Markets are losing the power to ride high after positive political developments, a worrying trend that might rain chaos on the best laid plans of central bankers and politicians looking to buy time to solve the financial crisis in Europe with grandiose statements.

That's the conclusion Tom Porcelli, the chief U.S. economist for the Royal Bank of Canada, expounded on Thursday. The economist compared the market reaction to various positive market-moving developments since August of last year, mainly announcements or open-market actions by the European Central Bank, bailout talks or agreements between European leaders or favorable political outcomes. The main measure of market reaction was taken to be a tightening in the spread between riskier Spanish and Italian sovereign obligations and German bunds.

Porcelli found that the average tightening, measures in basis point differences, was consistently smaller as time wore on. Even more worryingly, the time it took for the tightening to revert seems to have decreased exponentially. In August last year, after a government bond-buying program was implemented by the ECB, it took over 40 days for the tightening in the spread, of 76 basis points, was undone. After the victory of pro-bailout New Democracy party in Greece, considered a positive for the euro zone crisis, the 11-point tightening in spread unwound in a  matter of hours.

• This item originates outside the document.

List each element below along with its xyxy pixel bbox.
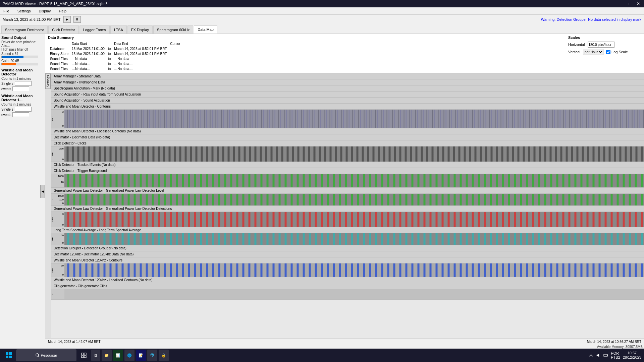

Porcelli told the Wall Street Journal the positive events he studied had provided the market an artificial sugar high. And, just like a person living off sugar, the market had turned insulin-resistant.

Porcelli is not the first economist to study the effects of positive headlines on market direction and volatility. In October last year, investors began talking of 3 p.m. rallies being prompted in U.S. equities markets by a so-called FT effect. Analysts at hedge fund Birinyi Associates concluded the FT effect, caused by London-based newspaper Financial Times' late-day publishing of news on the euro zone crisis, was real.

While many of the stories appear inconsequential and are easily overlooked [...] they are nonetheless the only smoking gun apparent on these days, Birinyi found We believe that traders (and investors) are searching for any clarity on an eventual solution to European debt problems, and hence when any light is shed on the opaqueness of the situation, however mundane, traders react accordingly.

The findings by Porcelli are different, of course, in that they do not reflect market-makers looking for clarity, as much as them realizing the explanations being provided by policymakers, even if crystal clear, might not be worth much.

I think investors are realizing talk is cheap, Porcelli told the Journal. If this thesis is correct, it means policymakers can ill afford to continue dragging their feet.